While the present invention will be described in connection with tri-level printing, it will be understood that it is not intended to limit the invention to that type of printing. On the contrary, it is intended to cover all alternatives, modifications, and equivalents as may be included within the spirit and scope of the invention as defined by the appended claims.
For a better understanding of the concept of tri-level, highlight color imaging, a description thereof will now be made with reference to FIGS. 1a and 1b. FIG. 1a shows a PhotoInduced Discharge Curve (PIDC) for a tri-level electrostatic latent image according to the present invention. Here V0 is the initial charge level, Vddp (VCAD) the dark discharge potential (unexposed), Vw (Vmod) the white or background discharge level and Vc (VDAD) the photoreceptor residual potential (full exposure using a three level Raster Output Scanner, ROS). Nominal voltage values for VCAD, Vmod and VDAD are, for example, 788, 423 and 123, respectively.

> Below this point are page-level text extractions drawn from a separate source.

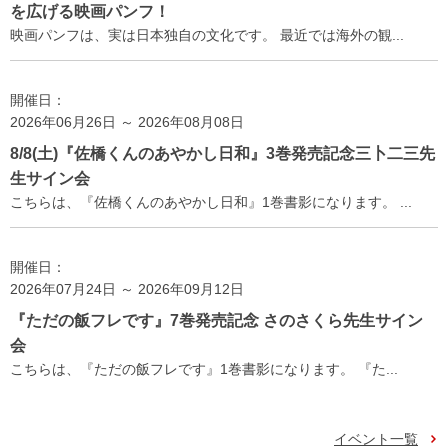
を広げる映画パンフ！
映画パンフは、実は日本独自の文化です。 最近では海外の観...
開催日：
2026年06月26日 ～ 2026年08月08日
8/8(土)『佐橋くんのあやかし日和』3巻発売記念三卜二三先
生サイン会
こちらは、『佐橋くんのあやかし日和』1巻書影になります。 ...
開催日：
2026年07月24日 ～ 2026年09月12日
『ただの飯フレです』7巻発売記念 さのさくら先生サイン
会
こちらは、『ただの飯フレです』1巻書影になります。 『た...
イベント一覧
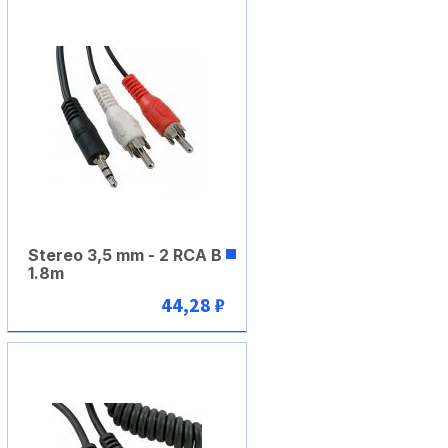
Stereo 3,5 mm - 2 RCA B
1.8m
44,28 ₽
В корзину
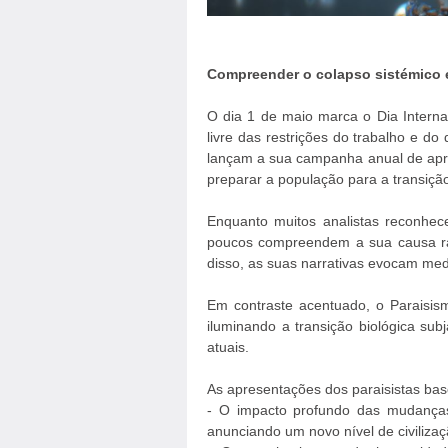
Compreender o colapso sistémico e
O dia 1 de maio marca o Dia Interna
livre das restrições do trabalho e do
lançam a sua campanha anual de apres
preparar a população para a transição
Enquanto muitos analistas reconhec
poucos compreendem a sua causa rai
disso, as suas narrativas evocam med
Em contraste acentuado, o Paraisis
iluminando a transição biológica su
atuais.
As apresentações dos paraisistas bas
- O impacto profundo das mudança
anunciando um novo nível de civilizaç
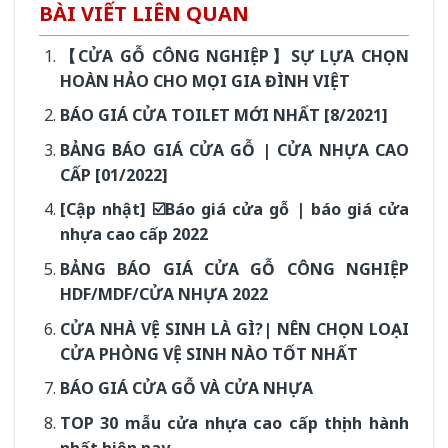
BÀI VIẾT LIÊN QUAN
【CỬA GỖ CÔNG NGHIỆP】SỰ LỰA CHỌN
HOÀN HẢO CHO MỌI GIA ĐÌNH VIỆT
BÁO GIÁ CỬA TOILET MỚI NHẤT [8/2021]
BẢNG BÁO GIÁ CỬA GỖ | CỬA NHỰA CAO
CẤP [01/2022]
[Cập nhật] ☑️Báo giá cửa gỗ | báo giá cửa
nhựa cao cấp 2022
BẢNG BÁO GIÁ CỬA GỖ CÔNG NGHIỆP
HDF/MDF/CỬA NHỰA 2022
CỬA NHÀ VỆ SINH LÀ GÌ?| NÊN CHỌN LOẠI
CỬA PHÒNG VỆ SINH NÀO TỐT NHẤT
BÁO GIÁ CỬA GỖ VÀ CỬA NHỰA
TOP 30 mẫu cửa nhựa cao cấp thịnh hành
nhất hiện nay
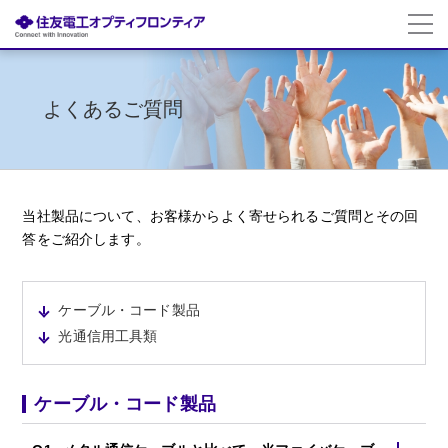
よくあるご質問
当社製品について、お客様からよく寄せられるご質問とその回
答をご紹介します。
ケーブル・コード製品
光通信用工具類
ケーブル・コード製品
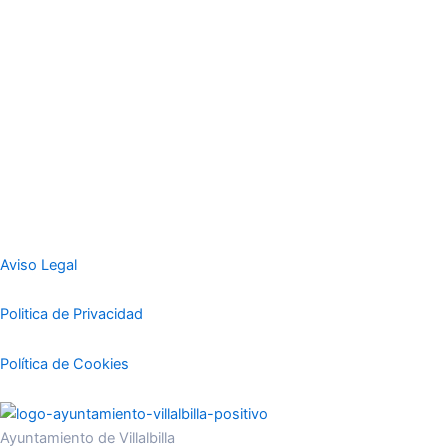
Aviso Legal
Politica de Privacidad
Política de Cookies
Ayuntamiento de Villalbilla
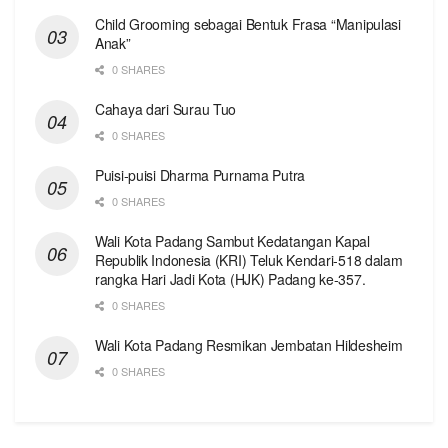
Child Grooming sebagai Bentuk Frasa “Manipulasi
Anak”
0 SHARES
Cahaya dari Surau Tuo
0 SHARES
Puisi-puisi Dharma Purnama Putra
0 SHARES
Wali Kota Padang Sambut Kedatangan Kapal
Republik Indonesia (KRI) Teluk Kendari-518 dalam
rangka Hari Jadi Kota (HJK) Padang ke-357.
0 SHARES
Wali Kota Padang Resmikan Jembatan Hildesheim
0 SHARES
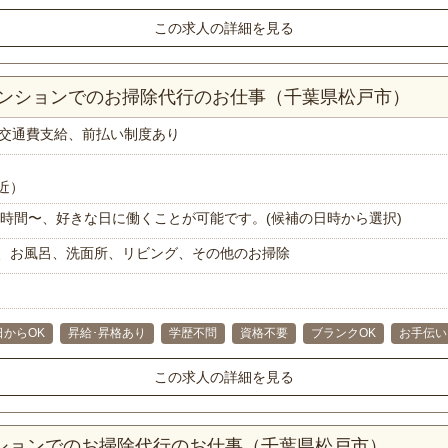
この求人の詳細を見る
マンションでのお掃除代行のお仕事（千葉県松戸市）
交通費支給、前払い制度あり
近）
で1時間〜、好きな日に働くことが可能です。(候補の日時から選択)
、お風呂、洗面所、リビング、その他のお掃除
日からOK
昇給･昇格あり
学歴不問
資格不要
ブランクOK
お手伝い
この求人の詳細を見る
ンションでのお掃除代行のお仕事（千葉県松戸市）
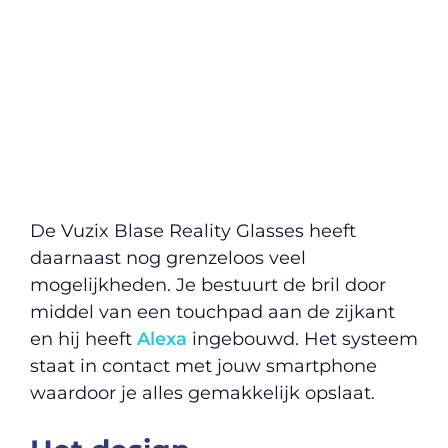
De Vuzix Blase Reality Glasses heeft
daarnaast nog grenzeloos veel
mogelijkheden. Je bestuurt de bril door
middel van een touchpad aan de zijkant
en hij heeft
Alexa
ingebouwd. Het systeem
staat in contact met jouw smartphone
waardoor je alles gemakkelijk opslaat.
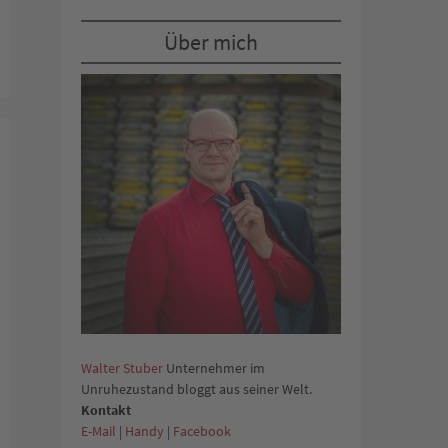
Über mich
Walter Stuber
Unternehmer im
Unruhezustand bloggt aus seiner Welt.
Kontakt
E-Mail
|
Handy
|
Facebook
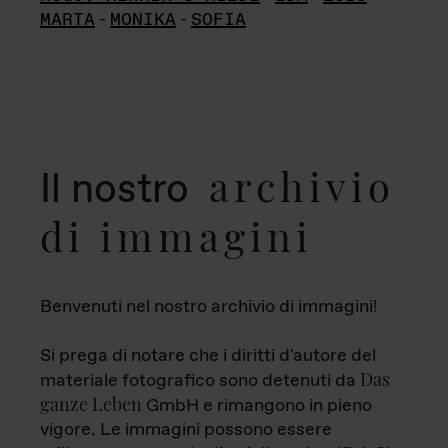
MARTA
-
MONIKA
-
SOFIA
archivio
Il nostro
di immagini
Benvenuti nel nostro archivio di immagini!
Si prega di notare che i diritti d'autore del
Das
materiale fotografico sono detenuti da
ganze Leben
GmbH e rimangono in pieno
vigore. Le immagini possono essere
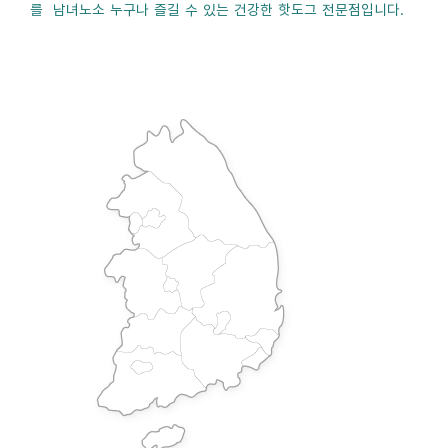
를 남녀노소 누구나 즐길 수 있는 건강한 핫도그 전문점입니다.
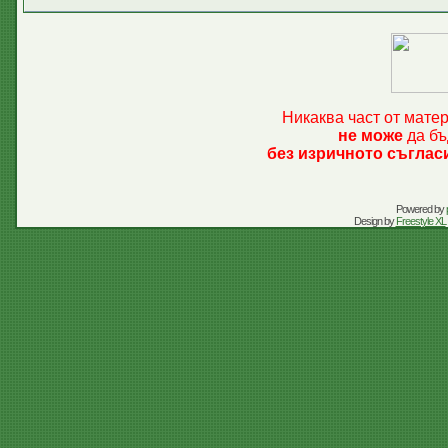
Никаква част от мате
не може
да бъ
без изричното съглас
Powered by
Design by
Freestyle XL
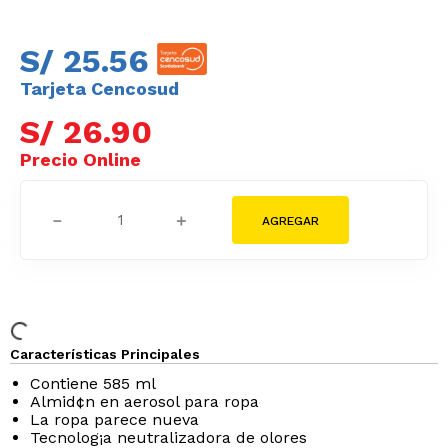
S/
25
.
56
Tarjeta Cencosud
S/
26
.
90
－
＋
Características Principales
Contiene 585 ml
Almid¢n en aerosol para ropa
La ropa parece nueva
Tecnolog¡a neutralizadora de olores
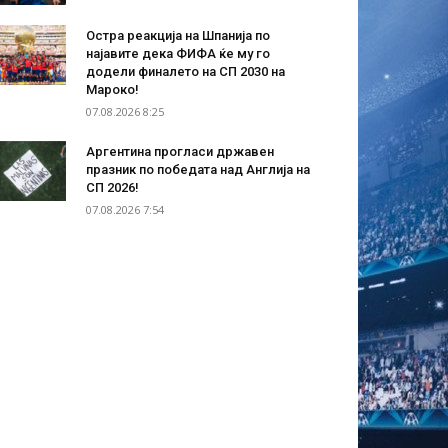
Остра реакција на Шпанија по
најавите дека ФИФА ќе му го
додели финалето на СП 2030 на
Мароко!
07.08.2026 8:25
Аргентина прогласи државен
празник по победата над Англија на
СП 2026!
07.08.2026 7:54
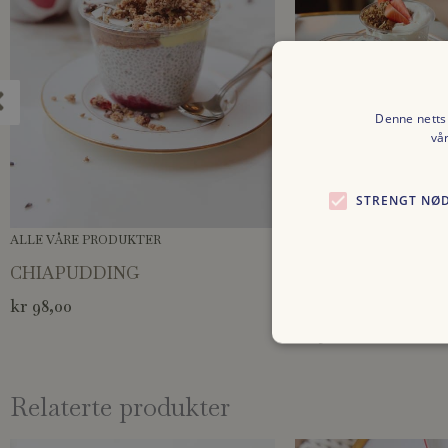
Denne nettsi
vå
STRENGT NØ
ALLE VÅRE PRODUKTER
ALLE VÅRE PRODUKTER
CHIAPUDDING
YOGHURT MED G
BÆRKOMPOTT
kr
98,00
kr
98,00
Relaterte produkter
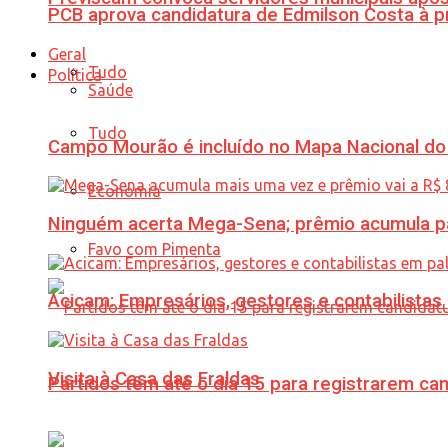
PCB aprova candidatura de Edmilson Costa à p
Geral
Tudo
Política
Saúde
Tudo
Campo Mourão é incluído no Mapa Nacional do
Economia
Ninguém acerta Mega-Sena; prêmio acumula p
Favo com Pimenta
Acicam: Empresários, gestores e contabilistas
Visita à Casa das Fraldas
Partidos têm até o dia 15 para registrarem can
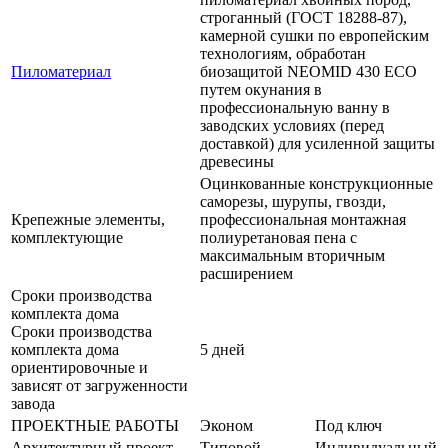
строганный (ГОСТ 18288-87),
камерной сушки по европейским
технологиям, обработан
Пиломатериал
биозащитой NEOMID 430 ЕСО
путем окунания в
профессиональную ванну в
заводских условиях (перед
доставкой) для усиленной защиты
древесины
Оцинкованные конструкционные
саморезы, шурупы, гвозди,
Крепежные элементы,
профессиональная монтажная
комплектующие
полиуретановая пена с
максимальным вторичным
расширением
Сроки производства
комплекта дома
Сроки производства
комплекта дома
5 дней
ориентировочные и
зависят от загруженности
завода
ПРОЕКТНЫЕ РАБОТЫ
Эконом
Под ключ
Архитектурный проект
Типовой
Индивидуальный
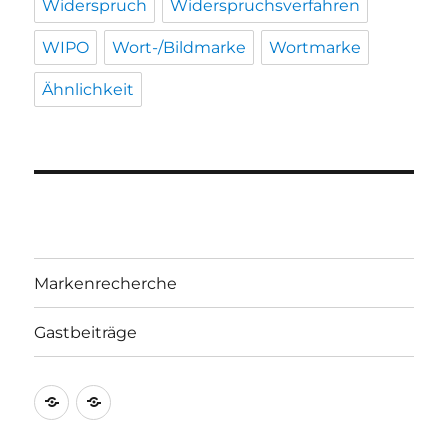
Widerspruch
Widerspruchsverfahren
WIPO
Wort-/Bildmarke
Wortmarke
Ähnlichkeit
Markenrecherche
Gastbeiträge
Markenrecherche
Gastbeiträge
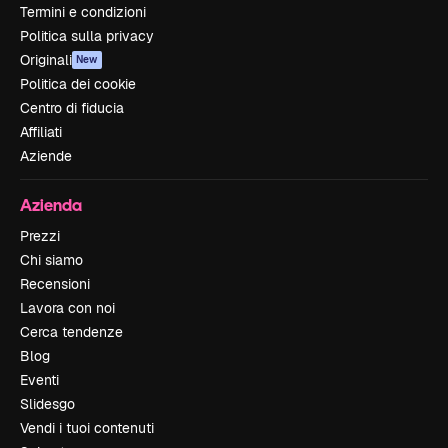
Termini e condizioni
Politica sulla privacy
Originali
New
Politica dei cookie
Centro di fiducia
Affiliati
Aziende
Azienda
Prezzi
Chi siamo
Recensioni
Lavora con noi
Cerca tendenze
Blog
Eventi
Slidesgo
Vendi i tuoi contenuti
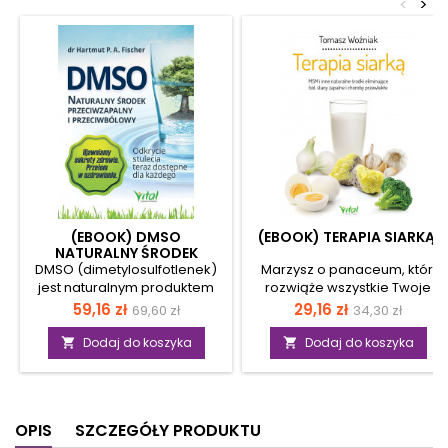
<
>
(EBOOK) DMSO
(EBOOK) TERAPIA SIARKĄ.
NATURALNY ŚRODEK
PRZECIWZAPALNY I
DMSO (dimetylosulfotlenek)
Marzysz o panaceum, które
PRZECIWBÓLOWY.
jest naturalnym produktem
rozwiąże wszystkie Twoje
pozyskiwanym z drewna. W
problemy zdrowotne? Dzięki
Cena
Cena
Cena
Cena
59,16 zł
29,16 zł
69,60 zł
34,30 zł
licznych badaniach wykazał
terapii siarką poprawisz swój
podstawowa
podstawow
on dużą ilość leczniczych
stan zdrowia i pozbędziesz
Dodaj do koszyka
Dodaj do koszyka


oddziaływań na ludzki i
się różnych chorób i
zwierzęcy organizm. Może
dolegliwości. Zmniejszysz
wchłaniać się przez skórę,
uporczywe bóle pleców,
być spożywany jako
mięśni czy migreny.
OPIS
SZCZEGÓŁY PRODUKTU
mieszanka do picia lub
Złagodzisz zapalenia stawów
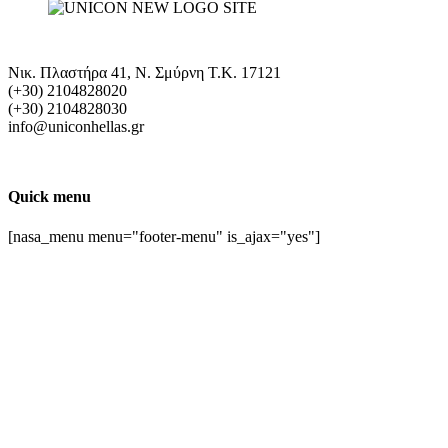
Νικ. Πλαστήρα 41, Ν. Σμύρνη T.K. 17121
(+30) 2104828020
(+30) 2104828030
info@uniconhellas.gr
Quick menu
[nasa_menu menu="footer-menu" is_ajax="yes"]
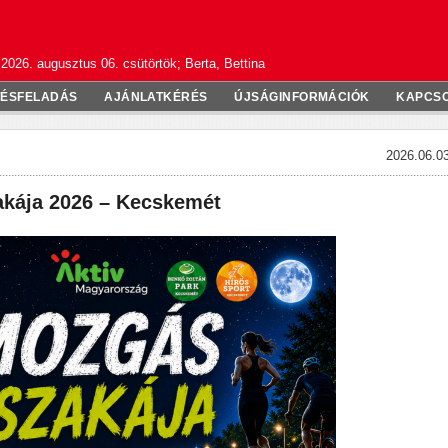
2026. augusztus 06. csütörtök; Berta, Bettina
TÉSFELADÁS
AJÁNLATKÉRÉS
ÚJSÁGINFORMÁCIÓK
KAPCS
2026.06.03
kája 2026 – Kecskemét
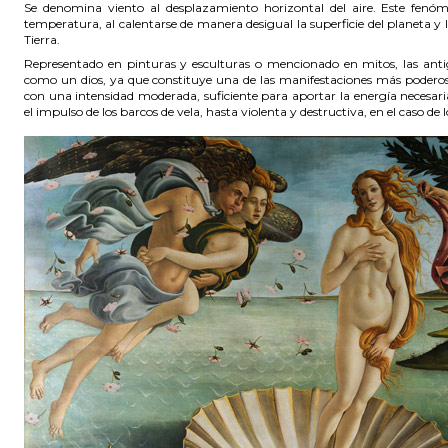
Se denomina viento al desplazamiento horizontal del aire. Este fenóm
temperatura, al calentarse de manera desigual la superficie del planeta y 
Tierra.
Representado en pinturas y esculturas o mencionado en mitos, las antig
como un dios, ya que constituye una de las manifestaciones más poderos
con una intensidad moderada, suficiente para aportar la energía necesar
el impulso de los barcos de vela, hasta violenta y destructiva, en el caso de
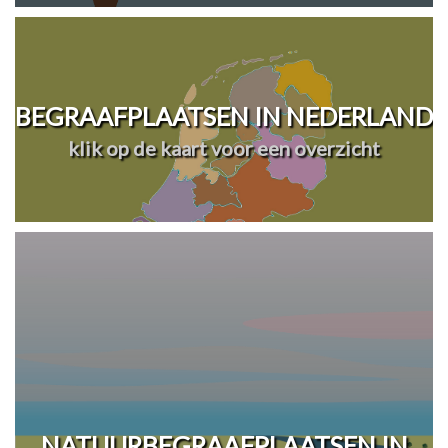
BEGRAAFPLAATSEN IN NEDERLAND
klik op de kaart voor een overzicht
NATUURBEGRAAFPLAATSEN IN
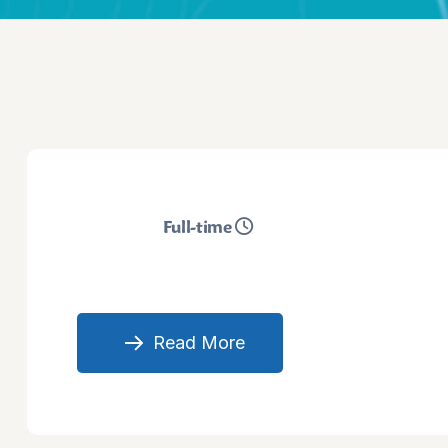
Full-time
Read More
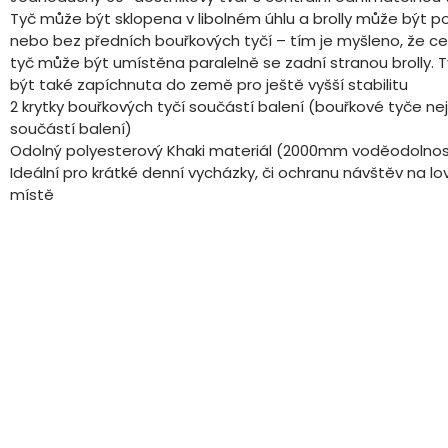
Tyč může být sklopena v libolném úhlu a brolly může být po
nebo bez předních bouřkových tyčí – tím je myšleno, že ce
tyč může být umístěna paralelně se zadní stranou brolly.
být také zapíchnuta do země pro ještě vyšší stabilitu
2 krytky bouřkových tyčí součástí balení (bouřkové tyče ne
součástí balení)
Odolný polyesterový Khaki materiál (2000mm voděodolnos
Ideální pro krátké denní vycházky, či ochranu návštěv na l
místě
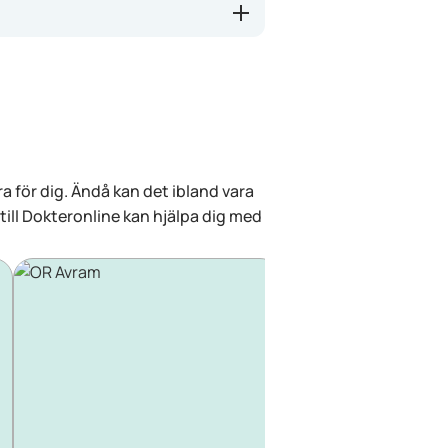
a för dig. Ändå kan det ibland vara
 till Dokteronline kan hjälpa dig med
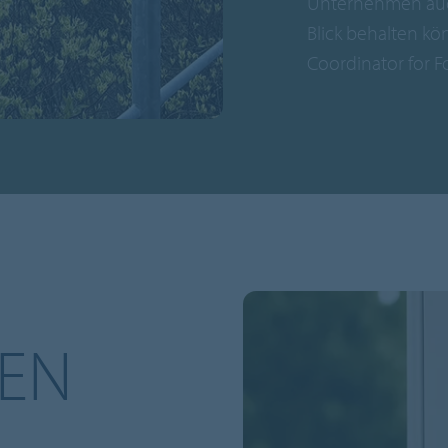
Unternehmen auch
Blick behalten kö
Coordinator for F
EN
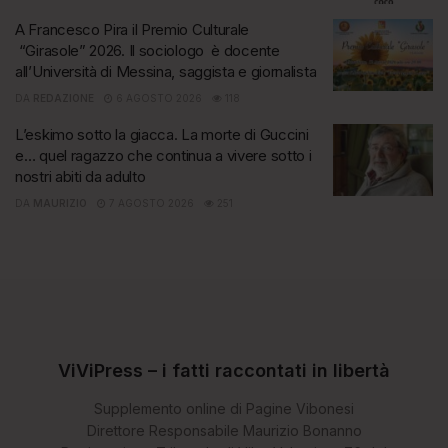
A Francesco Pira il Premio Culturale
“Girasole” 2026. Il sociologo è docente
all’Università di Messina, saggista e giornalista
DA
REDAZIONE
6 AGOSTO 2026
118
L’eskimo sotto la giacca. La morte di Guccini
e… quel ragazzo che continua a vivere sotto i
nostri abiti da adulto
DA
MAURIZIO
7 AGOSTO 2026
251
ViViPress – i fatti raccontati in libertà
Supplemento online di Pagine Vibonesi
Direttore Responsabile Maurizio Bonanno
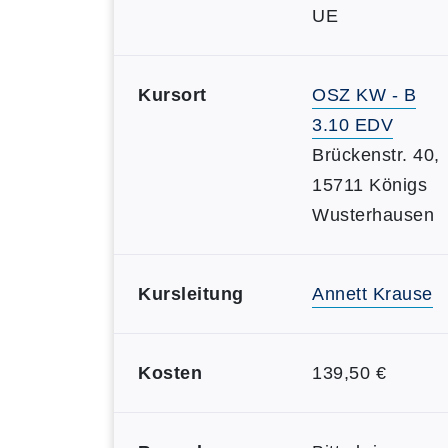
UE
Kursort
OSZ KW - B
3.10 EDV
Brückenstr. 40,
15711 Königs
Wusterhausen
Kursleitung
Annett Krause
Kosten
139,50 €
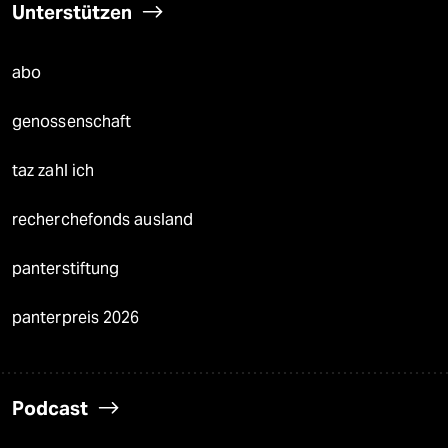
Unterstützen
abo
genossenschaft
taz zahl ich
recherchefonds ausland
panterstiftung
panterpreis 2026
Podcast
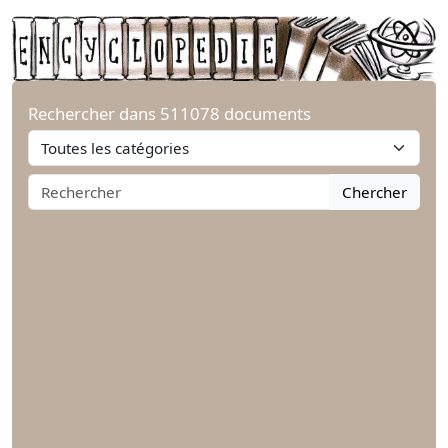
Rechercher dans 511078 documents
Chercher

Color discrimination in the development of the electrostatic latent image is achieved when passing the photoreceptor through two developer housings in tandem or in a single pass by electrically biasing the housings to voltages which are offset from the background voltage Vmod, the direction of offset depending on the polarity or sign of toner in the housing. One housing (for the sake of illustration, the second) contains developer with black toner having triboelectric properties (positively charged) such that the toner is driven to the most highly charged Vddp) areas of the latent image by the electrostatic field between the photoreceptor and the development rolls biased at Vblack bias (Vbb) as shown in FIG. 1b. Conversely, the triboelectric charge (negative charge) on the colored toner in the first housing is chosen so that the toner is urged towards parts of the latent image at residual potential, VDAD by the electrostatic field existing between the photoreceptor and the development rolls in the first housing which are biased to Vcolor bias, (Vcb). Nominal voltage levels for Vbb and Vcb are 641 and 294, respectively.
As shown in FIGS. 2 and 3, a highlight color printing apparatus 2 in which the invention may be utilized comprises a xerographic processor module 4, an electronics module 6, a paper handling module 8 and a user interface (IC) 9. A charge retentive member in the form of an Active Matrix (AMAT) photoreceptor belt 10 is mounted for movement in an endless path past a charging station A, an exposure station B, a test patch generator station C, a first Electrostatic Voltmeter (ESV) station D, a developer station E, a second ESV station F within the developer station E, a pretransfer station G, a toner patch reading station H where developed toner patches are sensed, a transfer station J, a preclean station K, cleaning station L and a fusing station M. Belt 10 moves in the direction of arrow 16 to advance successive portions thereof sequentially through the various processing stations disposed about the path of movement thereof. Belt 10 is entrained about a plurality of rollers 18, 20, 22, 24 and 25, the former of which can be used as a drive roller and the latter of which can be used to provide suitable tensioning of the photoreceptor belt 10. Motor 26 rotates roller 18 to advance belt 10 in the direction of arrow 16. Roller 18 is coupled to motor 26 by suitable means such as a belt drive, not shown. The photoreceptor belt may comprise a flexible belt photoreceptor.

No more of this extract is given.